Instructions for the task:
Could you retype the lines below, starting at the line holding "maintenance costs can be" and stopping at the line holding "Short & Long-Term Project Staffing", inclusive? Copy them exactly and drop the images.

Dataset items:

*** Begin section ***

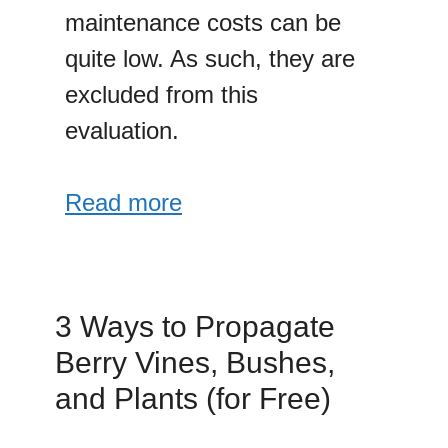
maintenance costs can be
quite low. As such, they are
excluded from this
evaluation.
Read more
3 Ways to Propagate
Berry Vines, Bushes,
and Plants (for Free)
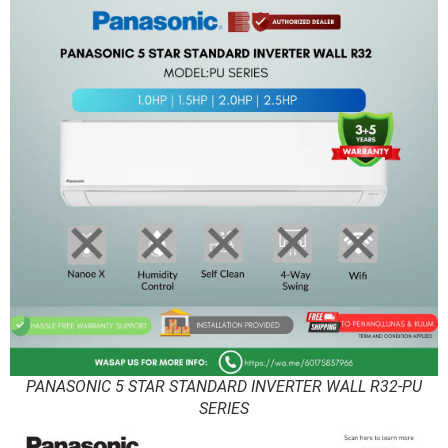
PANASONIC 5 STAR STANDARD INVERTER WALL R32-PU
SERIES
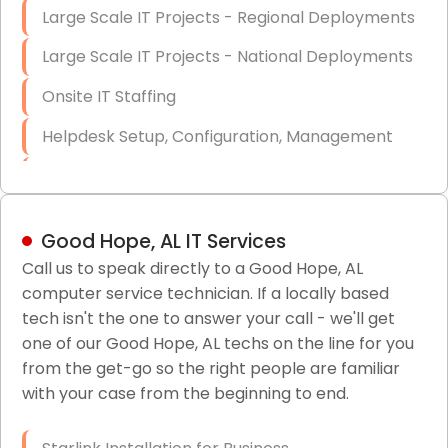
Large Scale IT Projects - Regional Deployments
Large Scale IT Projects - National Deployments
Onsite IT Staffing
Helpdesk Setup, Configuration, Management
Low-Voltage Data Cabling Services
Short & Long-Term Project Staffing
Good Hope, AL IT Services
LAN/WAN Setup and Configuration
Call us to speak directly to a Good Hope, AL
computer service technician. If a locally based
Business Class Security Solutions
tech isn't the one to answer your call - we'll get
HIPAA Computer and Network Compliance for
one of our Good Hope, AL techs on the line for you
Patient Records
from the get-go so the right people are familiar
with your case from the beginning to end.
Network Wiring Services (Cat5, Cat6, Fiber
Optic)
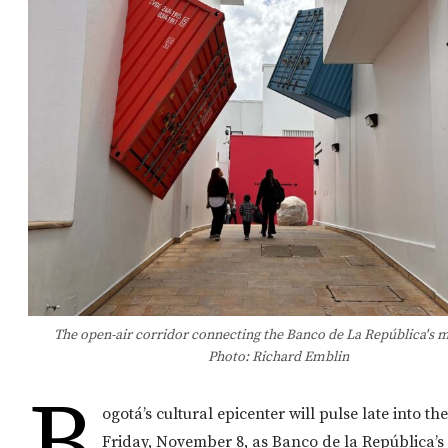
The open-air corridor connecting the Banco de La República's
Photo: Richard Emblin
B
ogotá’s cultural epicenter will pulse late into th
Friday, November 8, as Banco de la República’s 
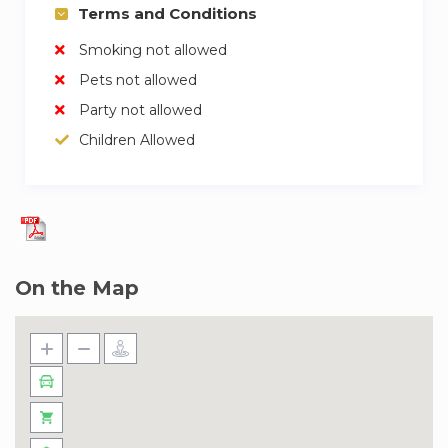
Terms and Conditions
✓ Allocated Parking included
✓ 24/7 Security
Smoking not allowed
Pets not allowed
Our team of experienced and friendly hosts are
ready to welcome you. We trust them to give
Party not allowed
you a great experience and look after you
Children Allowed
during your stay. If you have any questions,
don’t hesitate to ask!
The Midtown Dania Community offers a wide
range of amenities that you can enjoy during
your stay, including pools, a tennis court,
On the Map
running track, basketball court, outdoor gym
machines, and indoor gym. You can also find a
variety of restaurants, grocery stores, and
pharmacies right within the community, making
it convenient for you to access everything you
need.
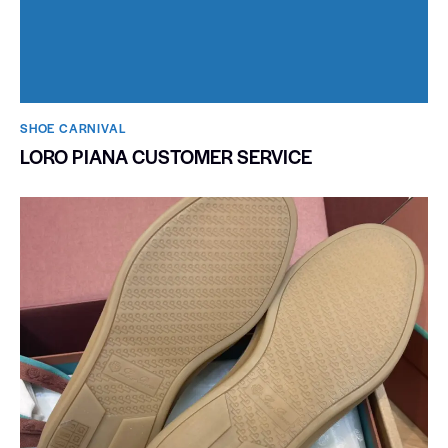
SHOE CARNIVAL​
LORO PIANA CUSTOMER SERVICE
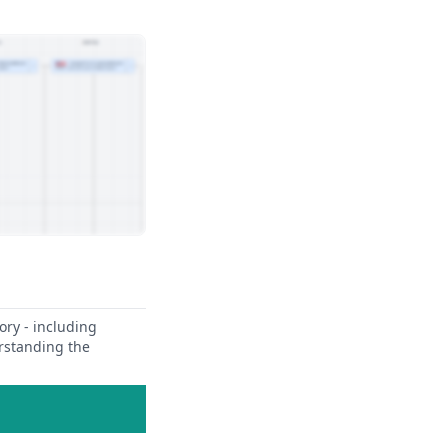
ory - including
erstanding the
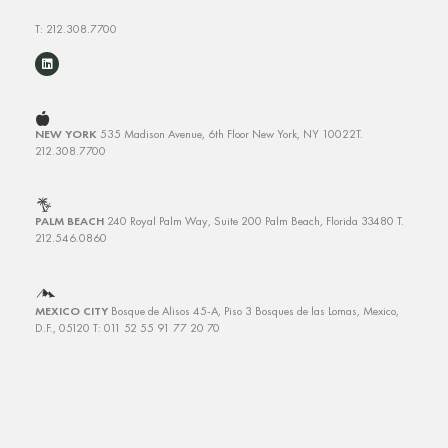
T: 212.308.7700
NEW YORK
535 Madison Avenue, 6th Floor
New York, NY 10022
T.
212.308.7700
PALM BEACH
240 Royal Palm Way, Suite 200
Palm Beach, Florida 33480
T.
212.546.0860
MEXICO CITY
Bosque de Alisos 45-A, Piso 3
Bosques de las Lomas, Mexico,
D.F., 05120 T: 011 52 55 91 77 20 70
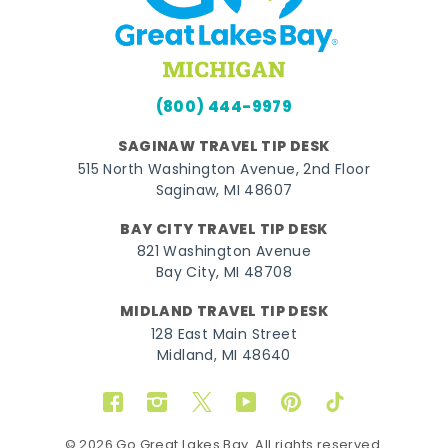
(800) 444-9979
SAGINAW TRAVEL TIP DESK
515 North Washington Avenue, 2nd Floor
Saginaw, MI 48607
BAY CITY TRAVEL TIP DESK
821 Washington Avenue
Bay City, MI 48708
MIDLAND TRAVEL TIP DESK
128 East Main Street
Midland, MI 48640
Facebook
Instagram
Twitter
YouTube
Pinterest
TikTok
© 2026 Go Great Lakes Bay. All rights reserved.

*** End section ***
*** Begin section ***

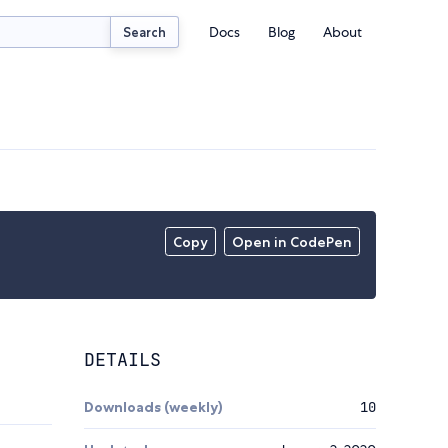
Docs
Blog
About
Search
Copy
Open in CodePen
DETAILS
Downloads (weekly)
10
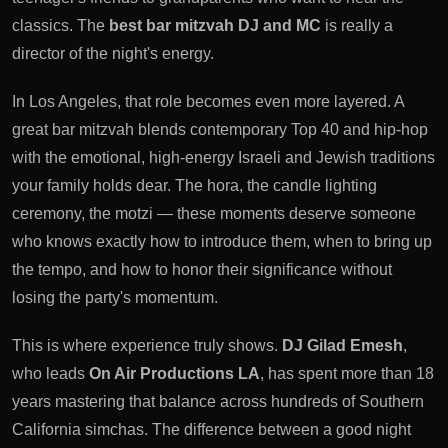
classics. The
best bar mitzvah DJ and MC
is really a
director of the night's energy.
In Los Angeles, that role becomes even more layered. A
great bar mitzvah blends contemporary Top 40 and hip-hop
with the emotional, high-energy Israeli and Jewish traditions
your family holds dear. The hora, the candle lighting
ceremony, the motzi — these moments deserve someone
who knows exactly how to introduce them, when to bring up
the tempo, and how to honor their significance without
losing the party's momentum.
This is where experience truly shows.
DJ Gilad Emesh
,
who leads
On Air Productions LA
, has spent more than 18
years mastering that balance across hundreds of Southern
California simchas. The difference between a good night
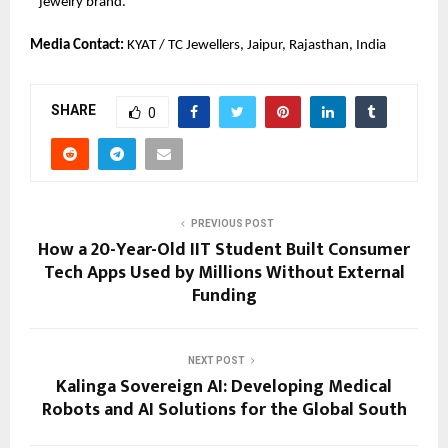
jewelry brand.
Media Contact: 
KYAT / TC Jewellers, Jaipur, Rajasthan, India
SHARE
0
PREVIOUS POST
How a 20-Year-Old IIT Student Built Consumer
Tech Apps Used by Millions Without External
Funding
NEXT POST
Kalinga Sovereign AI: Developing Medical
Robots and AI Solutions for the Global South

*** End section ***

Answer space:
maintenance costs can be
quite low. As such, they are
excluded from this
evaluation.
Read more
3 Ways to Propagate
Berry Vines, Bushes,
and Plants (for Free)
PANASONIC 5 STAR STANDARD INVERTER WALL R32-PU
SERIES
Large Scale IT Projects - Regional Deployments
Large Scale IT Projects - National Deployments
Onsite IT Staffing
Helpdesk Setup, Configuration, Management
Low-Voltage Data Cabling Services
Short & Long-Term Project Staffing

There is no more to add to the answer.